Examination and treatment rooms can be provided by the same organizations that offer the accommodations and meals or they can be under a separate umbrella that is entirely clinical in scope. However, since the purpose of the Institute is not to operate a either a hotel or clinic, the forward motion of the Institute will focus on investigations of health conditions and herbs using a combination of health studies, ethnobotanical lore and publications, darkfield microscopy, and psychospiritual approaches to understanding the nature of human suffering.
The goal is always to put the emphasis on truth and clinical findings rather than consensus. There will be opportunities for collaboration with other professionals as well as internship possibilities. In addition, there will be a major emphasis on education using online options for teaching and publishing. Therefore, after the creation of the microscopy center and apothecary, the next step will be the graphics, video, translating, and publishing room. This will operate under the name of Bioethika Press
In the third phase, classes and seminars will be live. So, there will be a small “theater” with seating for video streaming, seminars, and conferences.
To be honest, it took a while to recover from the shock of the destruction of all the work that had gone into the Ecuador project. I have not said much, but catching a second wind was not at all easy.
For now, I want to concentrate on the invisible epidemics and share as we go along. I am working with someone to assemble the materials into pdf format and would, of course, be grateful for suggestions and help with editing.

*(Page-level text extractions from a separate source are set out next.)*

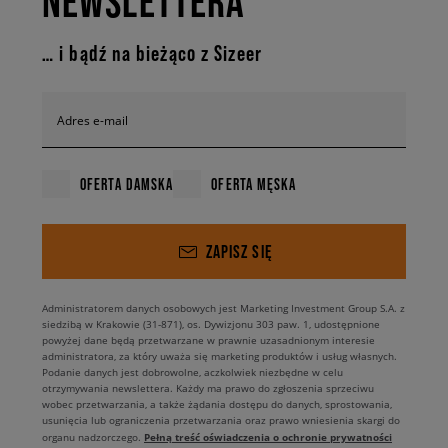
NEWSLETTERA
… i bądź na bieżąco z Sizeer
Adres e-mail
OFERTA DAMSKA
OFERTA MĘSKA
ZAPISZ SIĘ
Administratorem danych osobowych jest Marketing Investment Group S.A. z
siedzibą w Krakowie (31-871), os. Dywizjonu 303 paw. 1, udostępnione
powyżej dane będą przetwarzane w prawnie uzasadnionym interesie
administratora, za który uważa się marketing produktów i usług własnych.
Podanie danych jest dobrowolne, aczkolwiek niezbędne w celu
otrzymywania newslettera. Każdy ma prawo do zgłoszenia sprzeciwu
wobec przetwarzania, a także żądania dostępu do danych, sprostowania,
usunięcia lub ograniczenia przetwarzania oraz prawo wniesienia skargi do
Pełną treść oświadczenia o ochronie prywatności
organu nadzorczego.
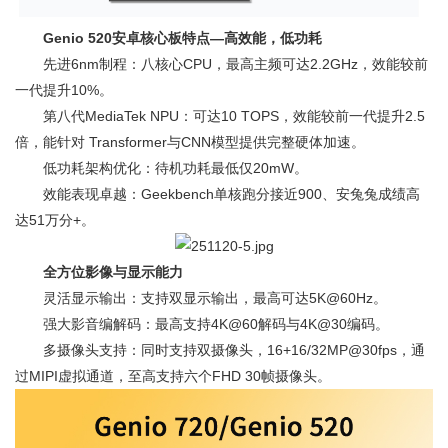
Genio 520安卓核心板特点—高效能，低功耗
先进6nm制程：八核心CPU，最高主频可达2.2GHz，效能较前
一代提升10%。
第八代MediaTek NPU：可达10 TOPS，效能较前一代提升2.5
倍，能针对 Transformer与CNN模型提供完整硬体加速。
低功耗架构优化：待机功耗最低仅20mW。
效能表现卓越：Geekbench单核跑分接近900、安兔兔成绩高
达51万分+。
全方位影像与显示能力
灵活显示输出：支持双显示输出，最高可达5K@60Hz。
强大影音编解码：最高支持4K@60解码与4K@30编码。
多摄像头支持：同时支持双摄像头，16+16/32MP@30fps，通
过MIPI虚拟通道，至高支持六个FHD 30帧摄像头。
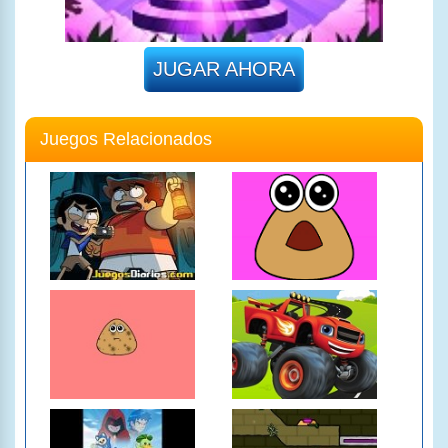
JUGAR AHORA
Juegos Relacionados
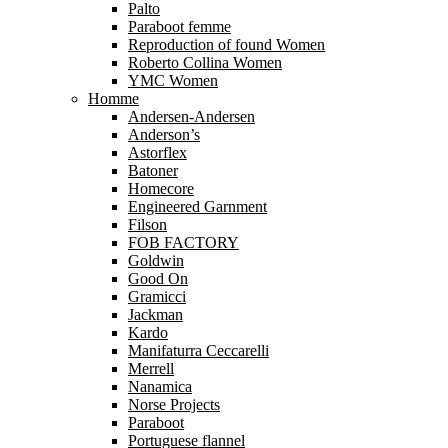
Palto
Paraboot femme
Reproduction of found Women
Roberto Collina Women
YMC Women
Homme
Andersen-Andersen
Anderson’s
Astorflex
Batoner
Homecore
Engineered Garnment
Filson
FOB FACTORY
Goldwin
Good On
Gramicci
Jackman
Kardo
Manifaturra Ceccarelli
Merrell
Nanamica
Norse Projects
Paraboot
Portuguese flannel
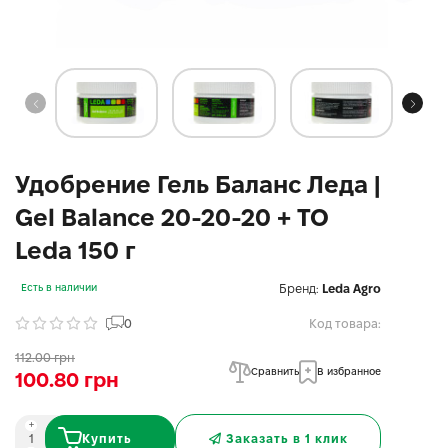
Удобрение Гель Баланс Леда |
Gel Balance 20-20-20 + ТО
Leda 150 г
Бренд:
Leda Agro
Есть в наличии
0
Код товара:
112.00 грн
Сравнить
В избранное
100.80 грн
Купить
Заказать в 1 клик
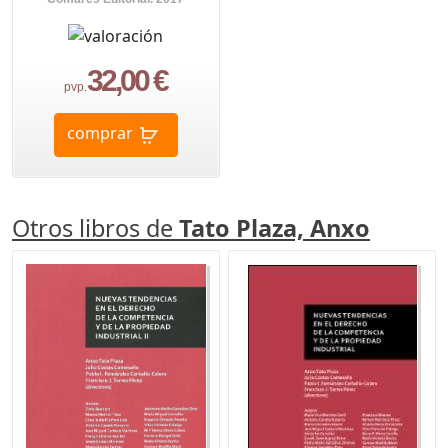
32,00 €
pvp.
comprar
Otros libros de
Tato Plaza, Anxo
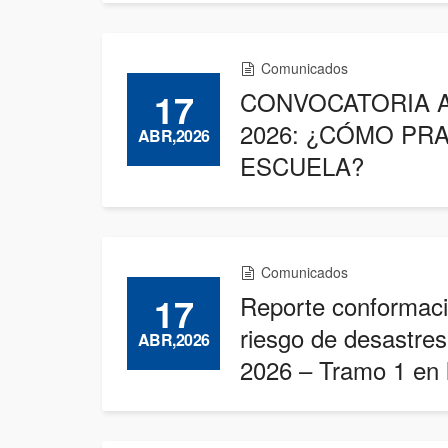
Comunicados
17
CONVOCATORIA A
2026: ¿CÓMO PR
ABR,2026
ESCUELA?
Comunicados
17
Reporte conformaci
riesgo de desastres
ABR,2026
2026 – Tramo 1 en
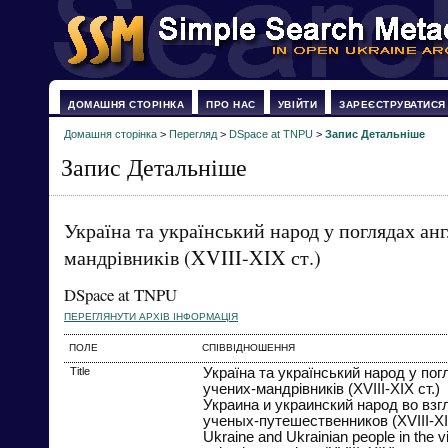
ДОМАШНЯ СТОРІНКА
ПРО НАС
УВІЙТИ
ЗАРЕЄСТРУВАТИСЯ
Домашня сторінка
>
Перегляд
>
DSpace at TNPU
>
Запис Детальніше
Запис Детальніше
Україна та український народ у поглядах ан
мандрівників (XVIII-XIX ст.)
DSpace at TNPU
ПЕРЕГЛЯНУТИ АРХІВ ІНФОРМАЦІЯ
ПОЛЕ
СПІВВІДНОШЕННЯ
Title
Україна та український народ у пог
учених-мандрівників (XVIII-XIX ст.)
Украина и украинский народ во взг
ученых-путешественников (XVIII-XI
Ukraine and Ukrainian people in the 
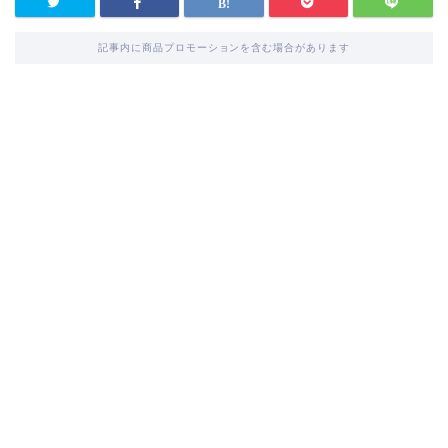
記事内に商品プロモーションを含む場合があります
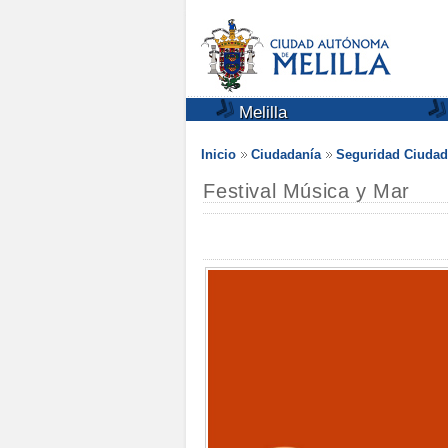
Melilla
Inicio
Ciudadanía
Seguridad Ciuda
Festival Música y Mar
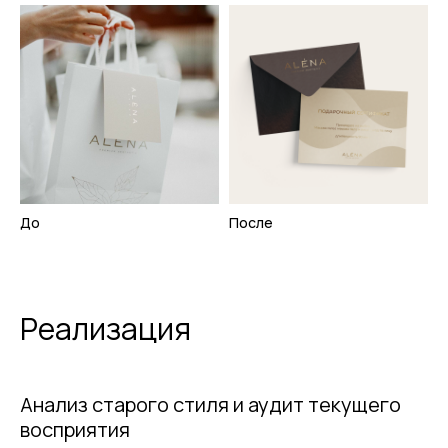
До
После
Реализация
Анализ старого стиля и аудит текущего
восприятия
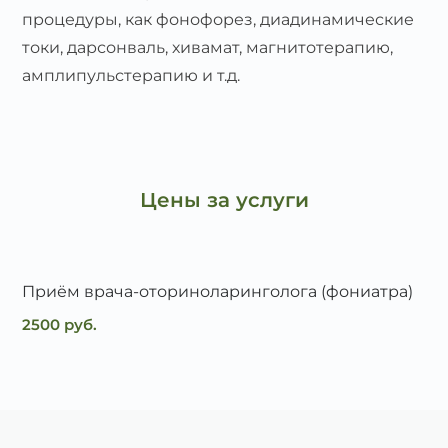
процедуры, как фонофорез, диадинамические
токи, дарсонваль, хивамат, магнитотерапию,
амплипульстерапию и т.д.
Цены за услуги
Приём врача-оториноларинголога (фониатра)
2500 руб.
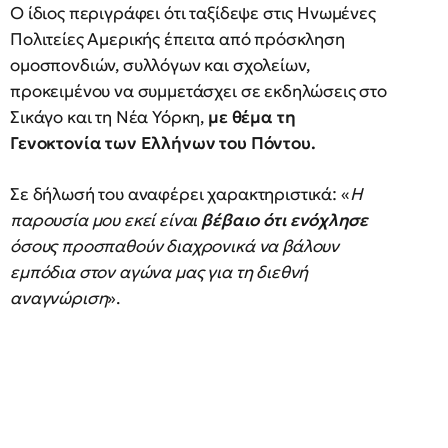
Ο ίδιος περιγράφει ότι ταξίδεψε στις Ηνωμένες
Πολιτείες Αμερικής έπειτα από πρόσκληση
ομοσπονδιών, συλλόγων και σχολείων,
προκειμένου να συμμετάσχει σε εκδηλώσεις στο
Σικάγο και τη Νέα Υόρκη,
με θέμα τη
Γενοκτονία των Ελλήνων του Πόντου.
Σε δήλωσή του αναφέρει χαρακτηριστικά: «
Η
παρουσία μου εκεί είναι
βέβαιο ότι ενόχλησε
όσους προσπαθούν διαχρονικά να βάλουν
εμπόδια στον αγώνα μας για τη διεθνή
αναγνώριση
».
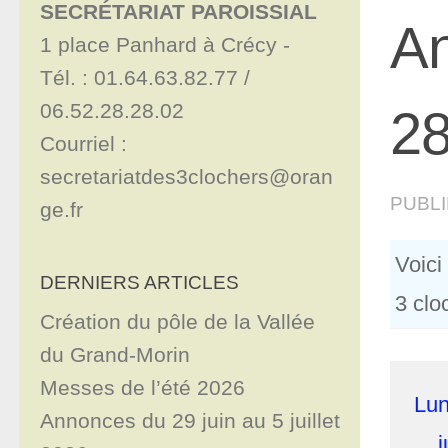
SECRÉTARIAT PAROISSIAL
An
1 place Panhard à Crécy - 

Tél. : 01.64.63.82.77 / 
06.52.28.28.02

28
Courriel : 
secretariatdes3clochers@oran
PUBL
ge.fr
Voici
DERNIERS ARTICLES
3 clo
Création du pôle de la Vallée
du Grand-Morin
Messes de l’été 2026
Lun
Annonces du 29 juin au 5 juillet
j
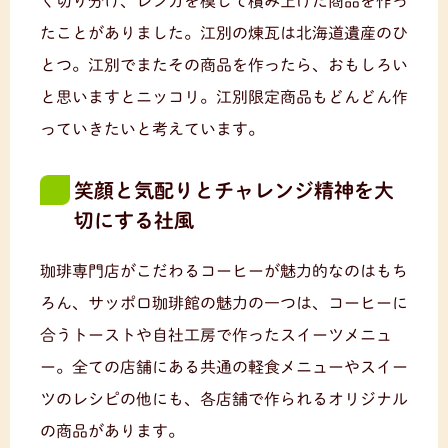
く切り分け、レンガを模して積み上げた商品を作っ
たことがありました。江別の煉瓦は北海道遺産のひ
とつ。江別でまたその商品を作ったら、おもしろい
と思いますとニッコリ。江別限定商品もどんどん作
っていきたいと考えています。
笑顔と気配りとチャレンジ精神を大
切にする社風
珈琲専門店がこだわるコーヒーが魅力的なのはもち
ろん、サッポロ珈琲館の魅力の一つは、コーヒーに
合うトーストや自社工房で作ったスイーツメニュ
ー。全ての店舗にある共通の軽食メニューやスイー
ツのレシピの他にも、各店舗で作られるオリジナル
の商品があります。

What I did last weekend was to comb thousands of photomicrographs from 2003-2005, before the Lyme epidemic was fully recognized in Europe, to see if any of the patients seen might also have been Lyme-infected. As expected, evidence was found and it does help with the interpretation of what was seen in Mexico last month.
It will take time to complete this study, and I want to come up with some juicing recipes and food recommendations for patients. Meanwhile, some courses are ready to launch. I have completed all the teaching materials for about 20 webinars, each with PowerPoint presentations, e-books, and hand-outs. I think I can handle both the research and webinars simultaneously once moved to a permanent location.